Keloid scars. When the body has an overly aggressive healing system, the scars have the potential to extend further than the actual injury. In time, a keloid scar may impede movement. These scars can be removed via surgery with silicone sheets to squash the scar and to induce steroid injections.
Small keloids are usually treated by freezing these with liquid nitrogen or cryotherapy. Keloid formation can also be prevented by applying gel pads with silicone whenever you are injured. People with dark skin are prone to keloids.
Acne scars. Severe breakouts can produce acne scars. There are various types of acne scars, beginning with angular scars that look like waves and deep pits. The efficacy of treatment depends on the types of acne scars you have.
It is the last type of scars which we would like to delve on. The question is, how do we get acne scars?
Even with the most meticulous cleaning method, one can still develop scars. However, not all acne scars are the same. By large, there are two categories of acne scars:
1. Atrophic or caused by the loss of tissue
2. And hypertrophic or caused by an excess of tissue
Under these categories, here are some of the most common types of acne scarring:
1. Boxcar Scars. These are oval in shape and they appear as concave abrasions on the skin. They are usually located on the temple and cheeks.
2. Rolling Scars. They are wave-like in shape. Rolling scars are formed because of the bands underneath the skin and the subcutaneous tissue, which keeps the epidermis in place. The process distorts the top skin and ultimately causes a scar.
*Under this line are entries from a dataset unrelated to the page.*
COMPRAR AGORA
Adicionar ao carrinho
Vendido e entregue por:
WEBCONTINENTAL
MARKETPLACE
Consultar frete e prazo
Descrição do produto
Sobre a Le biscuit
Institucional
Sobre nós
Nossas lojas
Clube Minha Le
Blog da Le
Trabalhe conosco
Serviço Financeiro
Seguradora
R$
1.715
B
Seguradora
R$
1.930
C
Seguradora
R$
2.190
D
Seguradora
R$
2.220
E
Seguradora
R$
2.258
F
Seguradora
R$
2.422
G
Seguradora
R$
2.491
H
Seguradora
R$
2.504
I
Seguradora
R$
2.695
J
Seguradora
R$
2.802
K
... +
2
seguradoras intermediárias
3. Ice-Pick Scars. This is considered as the most common type of acne scar. However, in extreme cases, ice-pick scars can become big, open pore-like skin abrasions. These kinds of scars are seen during persistent acne manifestations or right after a cyst has developed.
4. Dark Acne Marks. This refers to acne that has been inflamed causing the darkening of the skin. This odd coloration is known as PIH or post-inflammatory hyperpigmentation and it usually comes with acne.
Most acne scars are the result of a swollen lesion such as a cyst, papule, or pustule. They appear when our skin pores are filled with dead skin cells, excess oil, and bacteria. The pores puff out, causing a fracture on the skin wall. If the crack appears near the skin’s surface, the acne is usually slight and it will heal fast. Larger and more serious abrasions appear when there is a deep break in the skin wall. The infected material attempts to come out of the skin, and then the process rupture healthy skin tissue.
The body starts to work in repairing the damage on the skin and it does so using new collagen fibers. Collagen is the fiber that provides the skin its flexibility and strength. Regrettably, the repair job will not look as even and faultless as prior to the skin breakout.
There are times when body manufactures excess collagen, and this produces a mass of elevated tissue on the top of the skin. This type of scarring is called referred to as hypertrophic.
In most cases, acne leads to depressed or atrophic scars. Atrophic scars form when there is a deficiency of tissues. Ice pick scars are perfect samples of atrophic scars.
The extent of scar development is usually measured by the level of inflammation it attains. The bigger the inflammation on the skin, the greater the possibility of scarring can happen. Massive breakouts that heal slowly can also boost the chances of scarring. On the other hand, whiteheads, blackheads, and other minor types of blemishes generally do not lead to scarring since these types of lesions do not totally damage skin tissue.
Always try to avoid the temptation to pick and squeeze acne. Every time you do that, you are forcing fragments or debris deeper into the skin where this can lead to infection of other tissues. When this happens, the inflammation can only worsen.
You should also refrain from picking at scabs. The scab is the body’s natural “bandage” which covers the wound as it heals. Removing a scab off a wound before it is ready delays the healing process and boosts the chances of scarring.
And lastly, always keep your body clean.